Eight patients who presented with isolated vertical nystagmus within the first year of life and had age-appropriate visual behavior, no other obvious neurological findings, and a normal MRI of the brain were included in the retrospective portion of the study (Table 1). No patients had a history of prematurity. At initial presentation, all patients either “grimaced to light” or “blinked to light.” At the follow-up visits, all patients demonstrated normal “fix and follow” behavior with each eye tested. Three patients (37.5%) underwent Teller quantitative visual acuity testing, which was normal. Vertical nystagmus was first observed at a mean age of 1.4 months (range: 1 to 2.5 months), which resolved in 87.5% of patients at a mean age of 3.8 months (range: 2 to 10 months). Vertical nystagmus was intermittent, upbeat, and pendular in 62.5%, 62.5%, and 37.5% of patients, respectively. Provocation of the nystagmus could be achieved when the patient was laid down2 or fixated at near or distance.1 Additional testing was ordered by the treating physician for 3 patients: 1 patient received both an EEG and ERG because this was the original patient to present with vertical nystagmus and the clinician (GTL) felt compelled to perform an exhaustive evaluation, 1 patient received an EEG because there was a history of a prior febrile seizure,1 and 1 patient received an ERG to exclude a retinal dystrophy because the nystagmus did not resolve.1 All were normal studies.
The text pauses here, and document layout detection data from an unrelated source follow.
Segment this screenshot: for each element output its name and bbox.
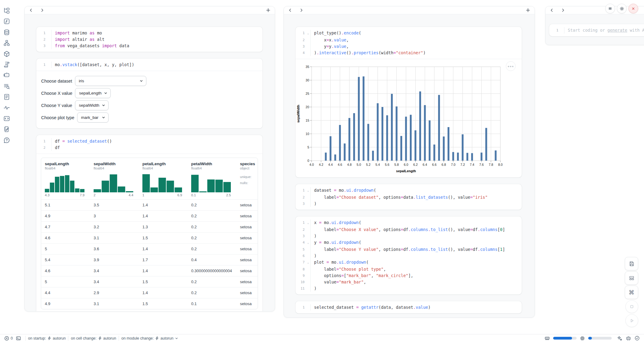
cell-editor[interactable]: 1df = selected_dataset()2df [36,135,263,154]
rail-scripts-button[interactable] [3,61,10,68]
fold-indicator[interactable] [306,253,311,259]
table-row[interactable]: 5.43.91.70.4setosa [41,254,258,265]
runtime-config-item[interactable]: on cell change:autorun [71,336,116,340]
dropdown-select-x-value[interactable]: sepalLength [75,88,111,98]
rail-snippets-button[interactable] [3,115,10,122]
copilot-button[interactable] [626,336,631,341]
fold-indicator[interactable] [306,37,311,43]
fold-indicator[interactable]: ⌄ [306,30,311,37]
cell-editor[interactable]: 1⌄x = mo.ui.dropdown(2 label="Choose X v… [295,216,522,294]
table-row[interactable]: 5.13.51.40.2setosa [41,199,258,210]
chart-options-button[interactable]: ●●● [506,61,516,71]
table-row[interactable]: 4.63.41.40.30000000000000004setosa [41,265,258,276]
rail-dependency-graph-button[interactable] [3,40,10,46]
panel-back-button[interactable] [288,8,292,12]
editor-placeholder[interactable]: Start coding or generate with AI [568,27,644,34]
table-row[interactable]: 4.931.40.2setosa [41,210,258,221]
fold-indicator[interactable] [306,266,311,273]
generate-with-ai-link[interactable]: generate [607,28,627,33]
table-column-header[interactable]: sepalWidthfloat6424.4 [90,162,139,197]
panel-forward-button[interactable] [40,8,44,12]
cell-editor[interactable]: 1selected_dataset = getattr(data, datase… [295,301,522,313]
table-row[interactable]: 4.73.21.30.2setosa [41,221,258,232]
code-token: "mark_bar" [346,273,371,278]
column-name: petalLength [142,162,188,166]
code-token: value [334,37,346,42]
fold-indicator[interactable]: ⌄ [306,239,311,246]
fold-indicator[interactable] [306,233,311,239]
fold-indicator[interactable] [47,43,52,49]
errors-indicator[interactable]: 0 [4,336,13,341]
fold-indicator[interactable] [47,62,52,68]
fold-indicator[interactable]: ⌄ [306,219,311,226]
rail-packages-button[interactable] [3,51,10,57]
dataframe-table: sepalLengthfloat644.37.9sepalWidthfloat6… [41,158,258,309]
add-cell-button[interactable] [526,8,530,12]
fold-indicator[interactable] [306,194,311,201]
fold-indicator[interactable] [306,285,311,292]
fold-indicator[interactable] [306,304,311,311]
fold-indicator[interactable] [47,30,52,36]
fold-indicator[interactable]: ⌄ [306,187,311,194]
rail-help-button[interactable] [3,137,10,144]
fold-indicator[interactable] [306,43,311,50]
bar-chart[interactable]: 4.04.24.44.64.85.05.25.45.65.86.06.26.46… [295,60,522,176]
table-cell: 0.4 [188,258,236,262]
fold-indicator[interactable] [47,138,52,144]
table-row[interactable]: 53.41.50.2setosa [41,276,258,287]
cell-editor[interactable]: 1⌄plot_type().encode(2 x=x.value,3 y=y.v… [295,27,522,59]
panel-back-button[interactable] [550,8,554,12]
fold-indicator[interactable]: ⌄ [306,259,311,266]
table-column-header[interactable]: petalWidthfloat640.12.5 [188,162,236,197]
rail-datasources-button[interactable] [3,29,10,36]
rail-functions-button[interactable] [3,18,10,25]
new-cell-editor[interactable]: 1 Start coding or generate with AI [549,24,644,36]
cell-editor[interactable]: 1mo.vstack([dataset, x, y, plot]) [36,59,263,71]
menu-button[interactable] [605,4,615,13]
layout-button[interactable] [625,271,638,285]
run-button[interactable] [625,314,638,327]
table-column-header[interactable]: speciesobjectunique:nulls: [236,162,258,197]
cell-editor[interactable]: 1import marimo as mo2import altair as al… [36,27,263,52]
runtime-config-item[interactable]: on startup:autorun [28,336,66,340]
dropdown-select-y-value[interactable]: sepalWidth [75,100,109,110]
cell-editor[interactable]: 1⌄dataset = mo.ui.dropdown(2 label="Choo… [295,184,522,210]
rail-file-explorer-button[interactable] [3,7,10,14]
fold-indicator[interactable] [47,36,52,43]
panel-back-button[interactable] [29,8,33,12]
panel-forward-button[interactable] [561,8,565,12]
ai-assist-button[interactable] [617,336,622,341]
rail-documentation-button[interactable] [3,94,10,100]
save-button[interactable] [625,257,638,270]
code-token: . [478,227,480,232]
close-button[interactable]: ✕ [628,4,638,13]
fold-indicator[interactable] [306,279,311,285]
table-row[interactable]: 4.63.11.50.2setosa [41,232,258,243]
dropdown-select-dataset[interactable]: iris [75,76,146,86]
rail-tracing-button[interactable] [3,105,10,111]
runtime-config-item[interactable]: on module change:autorun [121,336,178,340]
add-cell-button[interactable] [266,8,270,12]
stop-button[interactable] [625,300,638,313]
table-column-header[interactable]: sepalLengthfloat644.37.9 [41,162,90,197]
fold-indicator[interactable] [306,201,311,207]
rail-logs-button[interactable] [3,83,10,90]
table-row[interactable]: 4.93.11.50.1setosa [41,298,258,309]
fold-indicator[interactable] [306,226,311,233]
code-line: 1⌄plot_type().encode( [295,30,522,37]
dropdown-select-plot-type[interactable]: mark_bar [77,112,109,123]
fold-indicator[interactable] [306,246,311,253]
table-row[interactable]: 4.42.91.40.2setosa [41,287,258,298]
keyboard-shortcuts-button[interactable]: ⌘ [625,286,638,299]
fold-indicator[interactable] [47,144,52,151]
table-column-header[interactable]: petalLengthfloat6416.9 [139,162,188,197]
connection-status-button[interactable] [635,336,640,341]
settings-button[interactable] [617,4,627,13]
fold-indicator[interactable] [306,50,311,56]
panel-forward-button[interactable] [299,8,303,12]
rail-scratchpad-button[interactable] [3,126,10,133]
fold-indicator[interactable] [306,273,311,279]
terminal-button[interactable] [16,336,21,341]
rail-chat-button[interactable] [3,72,10,79]
table-row[interactable]: 53.61.40.2setosa [41,243,258,254]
Characteristics and Long-term Follow-up of Infants With Isolated Vertical Nystagmus

Table 1:

Characteristics and Long-term Follow-up of Infants With Isolated Vertical Nystagmus

In the prospective portion of the study, 6 (75%) of the patient guardians could be reached and completed the telephone questionnaire. The parents of 2 patients could not be contacted, and no parents refused to participate in the study. The mean age of patients who could be contacted for follow-up was 3.5 years (range: 0.5 to 8.1 years), and only 1 patient had less than a full year of follow-up. One patient who presented with upbeat nystagmus later developed a horizontal waveform and the nystagmus never resolved. No patients received an alternate diagnosis for the nystagmus. One patient was later found to have isolated iris transillumination that was not associated with other features of ocular albinism, but was being monitored by a pediatric ophthalmologist. A history of speech delay requiring intervention by speech therapy, occupational therapy, or a developmental pediatrician was elicited in 3 (50.0%) children, all of whom had had upbeat nystagmus.1 No other developmental delay or general medical conditions were identified. None of the patients had a known family history of nystagmus, but one father described a history of “eyelid twitching” that resolved in infancy.

Discussion

We have described the clinical characteristics and follow-up of infants who presented with isolated vertical nystagmus but had age-appropriate visual behavior and an unremarkable MRI of the brain. Reports in the literature describe patients with benign, self-limited intermittent vertical nystagmus in infancy. Good et al.3 described one infant with transient vertical nystagmus that disappeared within the first year of life. Goldblum and Effron2 described two healthy infants with tonic down gaze and upbeat nystagmus on attempted up gaze that was accentuated by the supine position. Transient tonic up gaze in infancy with downbeat nystagmus has also been described.4 Robert et al.1 elegantly described the largest series of five infants with benign intermittent upbeat nystagmus in infancy, two of whom had associated tonic down gaze. In their series, all patients had a normal neurological and developmental evaluation and had normal visual function, fundus examination, MRI of the brain, and neuro-otologic investigations.1

Although all eight infants in our study population were male, only one of the five patients in Robert et al.'s1 study was male. Therefore, we do not have evidence for a strong sex predilection for isolated vertical nystagmus of infancy. The ages at nystagmus onset and resolution in our study cohort were similar to those described by Robert et al.,1 with the onset of nystagmus in the first 2 months of life and resolution prior to 1 year of age in all but one patient. In our cohort, the nystagmus did not resolve in one patient whose waveform was initially vertical upbeat but later evolved a horizontal component. It is possible that this infant's nystagmus represented atypical infantile nystagmus and, therefore, had a distinct etiology and long-term prognosis.5 Similar to the patients in Robert et al.'s1 study, upbeat nystagmus could be triggered or enhanced by leaning the child backward into a supine position in two of our patients.

Benign intermittent upbeat nystagmus is well recognized and is “benign” because the infants have no identifiable cause or associated neurologic illness. We identified speech delay that necessitated intervention by a specialist in 50% of patients, which has not been described in this population before, although the severity and nature of speech delay was not able to be further characterized in the prospective telephone questionnaire. This is higher than the prevalence of speech or language delay in the general pediatric population, which has been estimated to be less than 20%.6,7 The significance of this association is unclear and further investigation with a larger cohort is needed.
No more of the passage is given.